The more complicated the controllable things are, the more useful an automated thing can be.  If all you can do is turn lights on and off, or set the heat up and down, you’re not getting much automation.  If you can unlock doors, change room lighting based on occupancy, warn people about risky or unauthorized movement, and even perhaps step in by closing a gate, then you’ve got something a lot more valuable.  The problem is that you also have a lot of complex stuff for your central supergadget to handle.

My view has evolved to the point where I tend to think of automated facilities in terms of hierarchies of autonomous systems.  A home robot, for example, might have a controller responsible for moving its wheels and controlling their speed, and another to sense surroundings via optical interpretation, motion/proximity, etc.  A third system might then apply policies to what the sense-surroundings system reported, and send commands to the motion-control system.  This approach leads to easier coding of the individual elements, and guarantees that no task starves the others for execution time.  If one system can’t respond to a condition, it reports it up the line.  I hit something and there shouldn’t be anything there to hit!  What do I do now?

We can apply this to automating a home.  A robot vacuum has an internal control system that’s responsible for having it cover a space without getting trapped, hitting things, or missing spots.  That system does its thing, blind to the rest of the home, until it encounters something that it has no policies to handle.  Say, Junior keeps jumping in front of it.  Our robot vacuum might see this as an obstacle that doesn’t stay in place, and so can’t be avoided through normal means.  When this happens, it kicks the problem upstairs.

There are also situations where “upstairs” kicks a condition downward.  Suppose there’s a power failure.  Yes, the process of going into power-fail mode would normally involve many predictable steps; emergency lighting is an example.  If we assume our supergadget has UPS, we could have it signal a power-fail condition downstream to other power-back-up control points.  If there is a human or pet in a room, set emergency power on there.  That rule could be applied by a lower-level controller.  For our robot vac, it might use battery backup to move into a corner so somebody doesn’t trip over it, and of course we’d likely alert a human agent about the new condition.

This can be visualized at a high level as a kind of finite-state problem.  There is a normal state to the home, in terms of lighting conditions, power, temperature of the rooms and refrigerators and other stuff, detecting of smoke or odors, etc.  Everything in every room has a place, which can be static (furniture) or dynamic (Junior, Spot, or the robot vacuum).  Dynamic stuff has a kind of position-space, where “green” positions are good, “yellow” positions are warnings, and “red” means intervention is necessary.  Same with the state of things; body temperature, heart and breathing rate, and even time since a last meal or drink could be mapped into the three-zone condition set.

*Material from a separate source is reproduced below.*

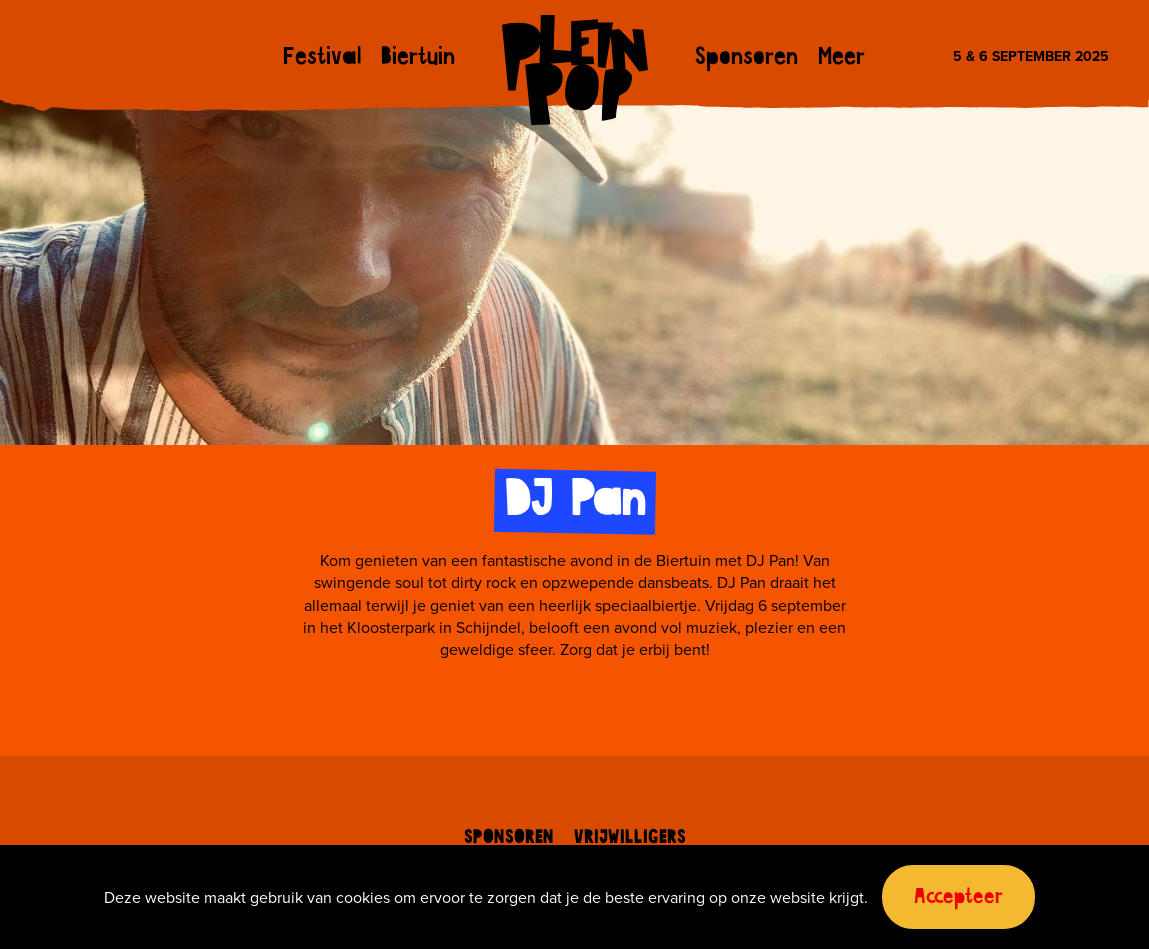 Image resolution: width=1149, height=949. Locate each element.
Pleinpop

It’s interesting to me that contextualization needed for home automation and Google’s hypothetical babysitting goal, matches so closely with the state-mapping needs of lifecycle automation of operations processes.  It shouldn’t be a surprise, because the underlying approaches are actually very similar.  What makes it interesting, therefore, is less its novelty than the opportunity that might be represented.  A good state/event-model system could be used to babysit, control warehouses and movement of goods, automate operations processes, drive vehicles, and so forth.  There is, in short, an opportunity for an underlying platform.

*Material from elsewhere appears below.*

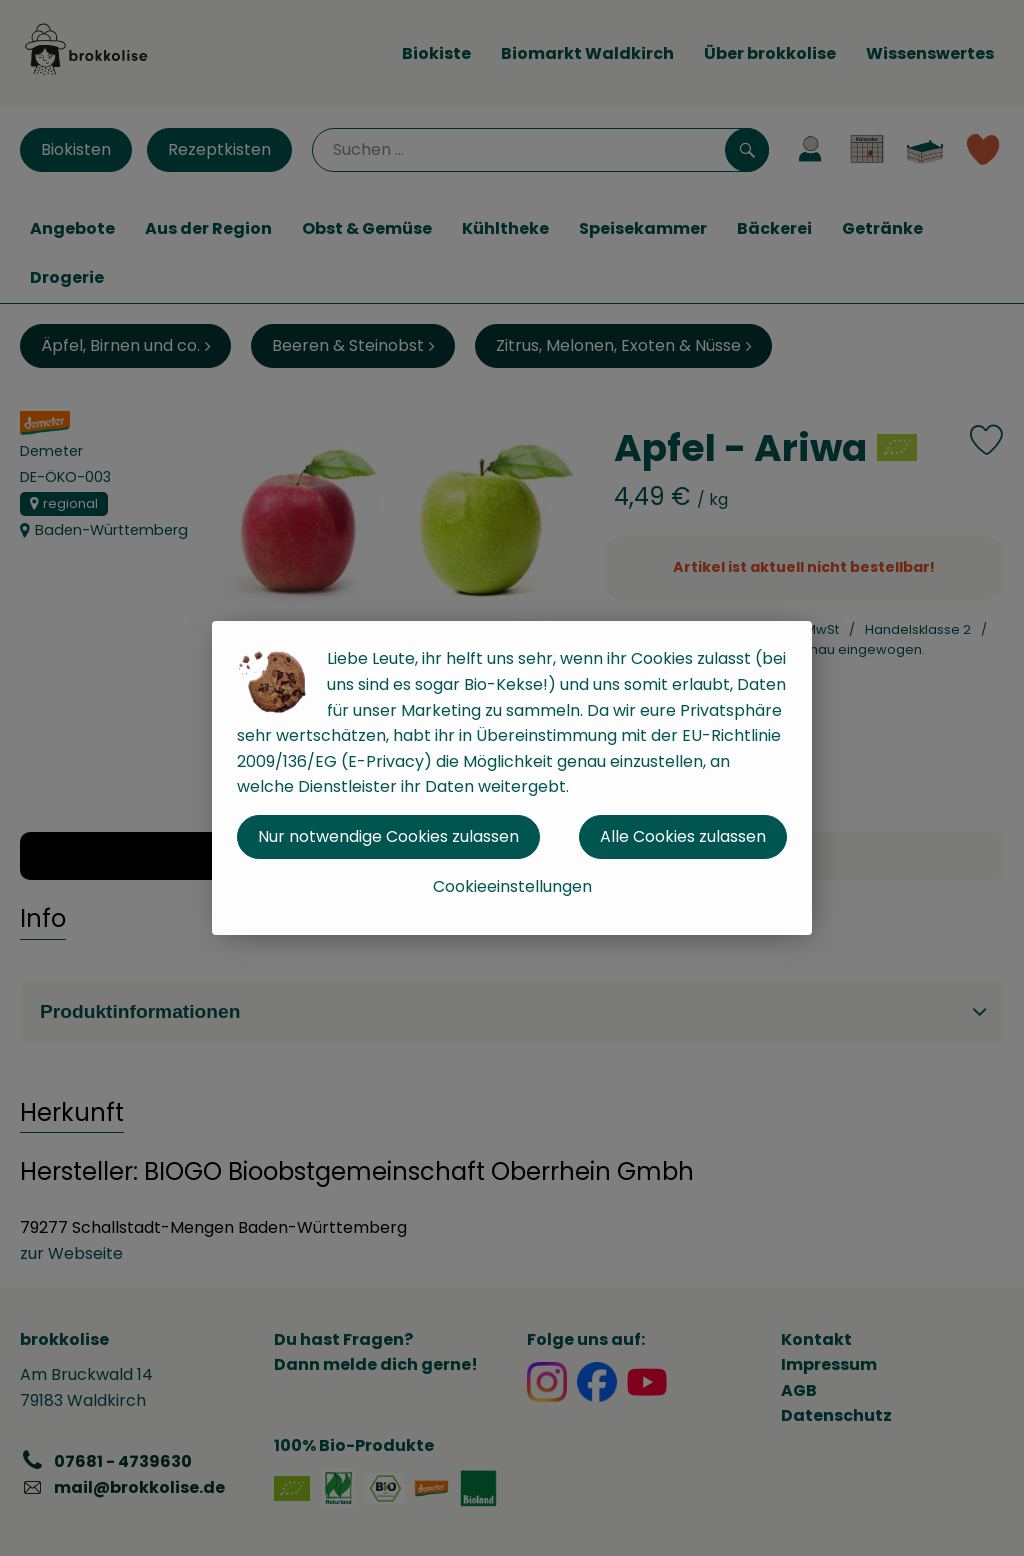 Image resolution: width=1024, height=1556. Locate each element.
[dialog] (512, 778)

Could we use TOSCA or SDL to describe an arbitrary state/event system?  At least at some level, I think we could.  The questions with both are the way in which a hierarchy we represent in our model can be related to a map of that real world we have to keep in mind, and the way that events are represented and associated with processes.  I’d love to see some useful work done in these areas, and I think the reward for something insightful could be very substantial.